Whenever the word "BOFIP" appears in a line of the data below, copy that line.

= = =

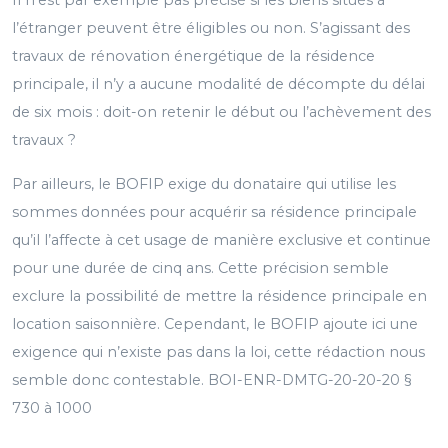
Il n’est par exemple pas précisé si les biens situés à
l’étranger peuvent être éligibles ou non. S’agissant des
travaux de rénovation énergétique de la résidence
principale, il n’y a aucune modalité de décompte du délai
de six mois : doit-on retenir le début ou l’achèvement des
travaux ?
Par ailleurs, le BOFIP exige du donataire qui utilise les
sommes données pour acquérir sa résidence principale
qu’il l’affecte à cet usage de manière exclusive et continue
pour une durée de cinq ans. Cette précision semble
exclure la possibilité de mettre la résidence principale en
location saisonnière. Cependant, le BOFIP ajoute ici une
exigence qui n’existe pas dans la loi, cette rédaction nous
semble donc contestable. BOI-ENR-DMTG-20-20-20 §
730 à 1000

= = =

Answer:
Par ailleurs, le BOFIP exige du donataire qui utilise les
location saisonnière. Cependant, le BOFIP ajoute ici une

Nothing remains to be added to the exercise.